Tiga sektor ini banyak diincar serangan siber di musim liburan

JAKARTA (IndoTelko)  – McAfee Enterprise dan FireEye merilis temuan Cybercrime in a Pandemic World: The Impact of COVID-19, yang mengungkap tingkat urgensi bagi perusahaan-perusahaan untuk memprioritaskan dan memperkuat arsitektur keamanan siber mereka.

Temuan tersebut menunjukkan selama pandemi, 89% perusahaan di Asia Tenggara mengalami peningkatan ancaman siber, dan 81% mengalami downtime akibat insiden siber di waktu puncak liburan atau perayaan tertentu.

Dengan datangnya musim liburan di bulan November-Desember penghujung tahun 2021 ini, dan menurunnya tingkat PPKM kota-kota besar sebelum musim liburan, industri e-commerce, ritel, travel, rantai pasokan dan logistik diprediksi akan mengalami peningkatan aktivitas konsumen dan bisnis yang tajam - membuat mereka lebih rentan terhadap ancaman siber serta meningkatkan risiko kebocoran data bisnis, karyawan, dan konsumen.

“Semua bisnis dalam berbagai skala harus mengevaluasi dan memprioritaskan teknologi keamanan agar tetap terlindungi, terutama selama puncak musim liburan. Pendekatan tradisional tidak lagi cukup – 94% perusahaan yang kami survei berencana untuk meningkatkan kesiapan sibernya secara keseluruhan – dan bisnis membutuhkan arsitektur keamanan terintegrasi serta pendekatan yang selalu siap untuk mencegah, melindungi, dan bereaksi terhadap ancaman siber masa kini,” kata CEO dari perusahaan gabungan McAfee Enterprise & FireEye Bryan Palma.  

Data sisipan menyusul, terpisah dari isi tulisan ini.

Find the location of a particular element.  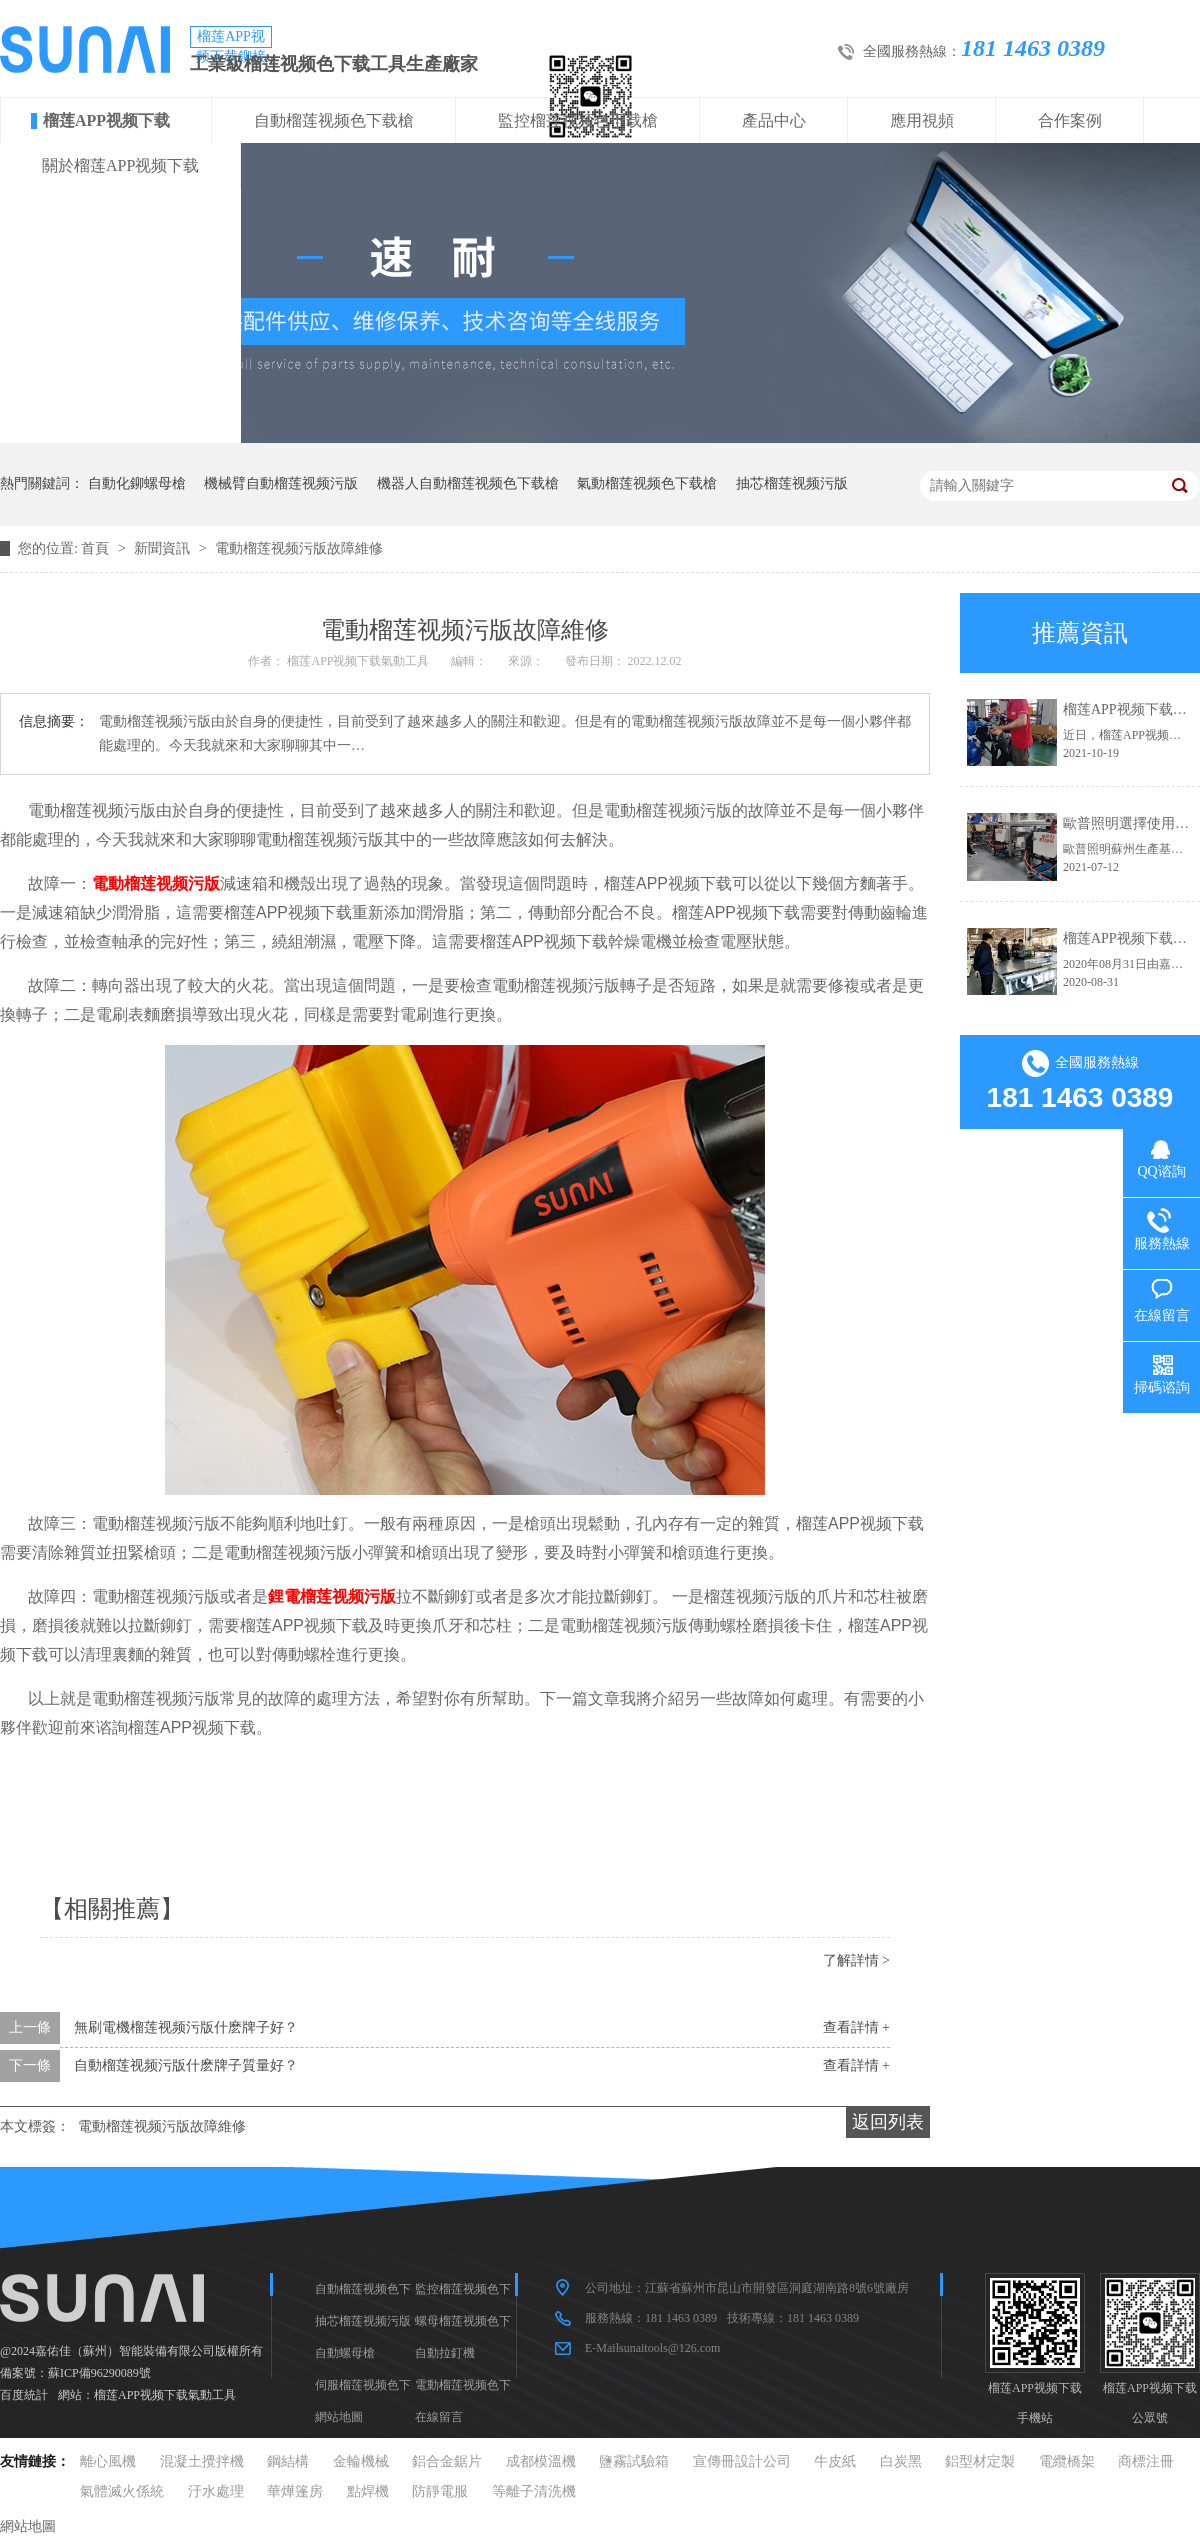 在線留言 is located at coordinates (439, 2417).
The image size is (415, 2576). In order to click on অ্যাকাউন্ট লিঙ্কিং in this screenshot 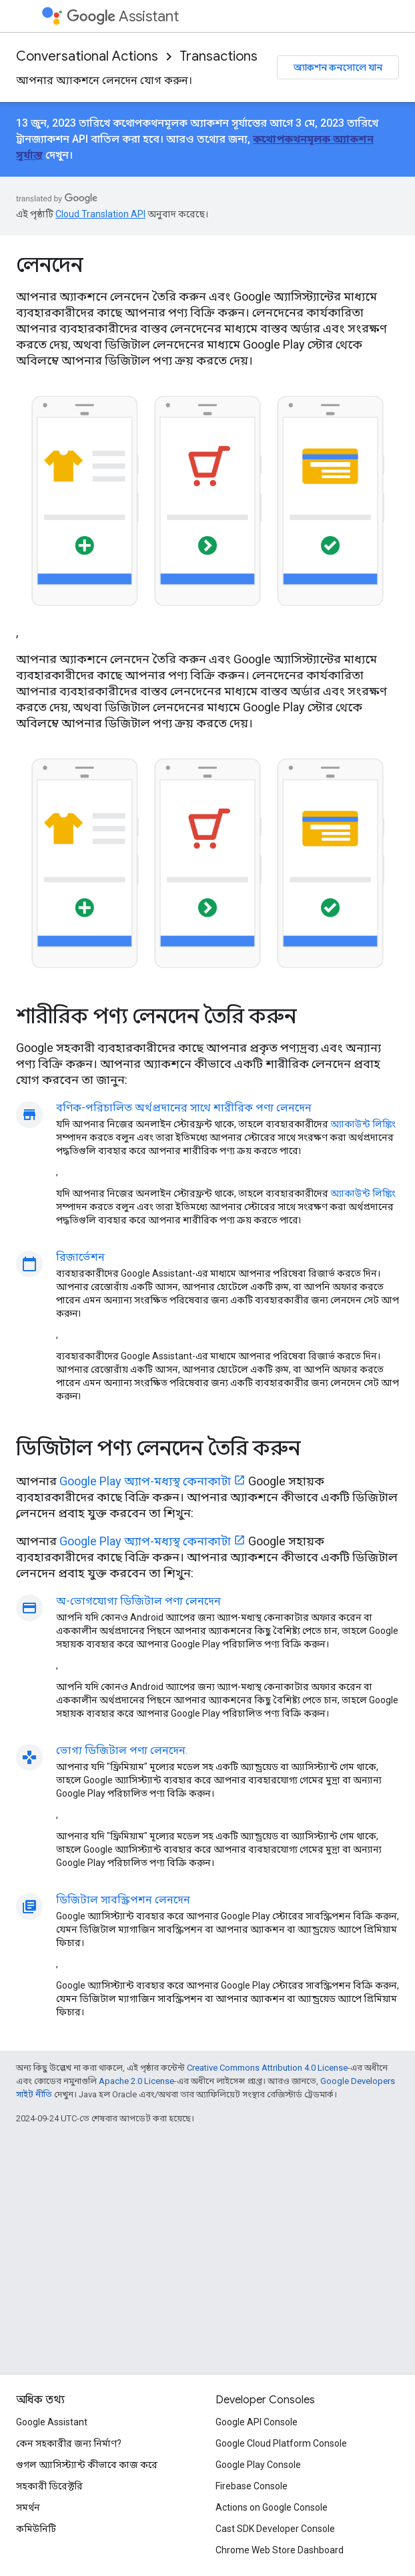 , I will do `click(363, 1124)`.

Selain peningkatan belanja konsumen, musim liburan juga berdampak signifikan terhadap industri lain yang terkait. Berbagai keterbatasan, mulai dari tenaga kerja dan stok barang terutama elektronik, menciptakan urgensi bagi berbagai persusahaan untuk menyusun rencana keamanan untuk secara efektif menghalau dan menindaklanjuti ancaman.

Ecommerce & Ritel
Menurut studi tahun 2021 oleh Facebook dan Bain & Company, penjualan e-commerce di Asia Tenggara akan mencapai dua kali lipat hingga US$254 miliar pada tahun 2026. Bahkan dengan adanya penurunan level PPKM dan pembukaan kembali tempat keramaian pun, pergeseran ke belanja online akan terus meningkat. Berkendara di musim liburan, dan diselenggarakannya festival penjualan besar akhir tahun seperti 11.11 kemungkinan akan mengalami lonjakan traffic dan penjualan e-commerce, menjadikan industri ini target utama penjahat siber.

Menurut dasbor McAfee Enterprise COVID-19, industri ritel global menyumbang 5,2% dari total ancaman siber yang terdeteksi. Ancaman tersebut termasuk kredensial pembayaran dan penyimpanan cloud yang disusupi, serta bentuk penipuan dan pencurian ritel lainnya.

Wisata
Ancaman siber bukanlah hal baru bagi industri wisata – bandara, maskapai penerbangan, situs perjalanan dan aplikasi menumpang kendaraan telah menjadi korban di tahun-tahun sebelumnya. Namun, industri ini berada dalam posisi bertahan karena adanya pembatasan perjalanan dan PPKM. Menurut laporan Perserikatan Bangsa-Bangsa, Asia Tenggara dapat menderita kerugian hingga 8,4% dari Produksi Domestik Bruto (PDB) akibat pandemi. Strategi pemerintah Indonesia menurunkan level PPKM di kota-kota besar, dan dibukanya pintu masuk bagi turis asing dari beberapa negara, diperkirakan akan merangsang minat turis yang sudah lama memendam keinginan untuk jalan-jalan, meningkatkan penjualan tiket dan booking lewat online, yang merupakan kesempatan bagi para penjahat siber.

Logistik & Rantai Pasokan
Menurut Laporan Ketahanan Rantai Pasokan Global BCI tahun 2021, 27,8% perusahaan melaporkan adanya lebih dari 20 gangguan rantai pasokan selama tahun 2020, naik dari 4,8% pada tahun 2019. Berkurangnya kapasitas manufaktur dan logistik serta tenaga kerja, seiring meningkatnya permintaan barang, telah menciptakan vektor serangan yang sempurna bagi penjahat siber: infrastruktur yang lemah dan rentan untuk ditembus. Para pengatur rantai pasokan harus mengidentifikasi risiko, memahami potensi efek hilir dari serangan siber dan merencanakan tindakan sehingga dapat bergerak cepat jika terjadi insiden.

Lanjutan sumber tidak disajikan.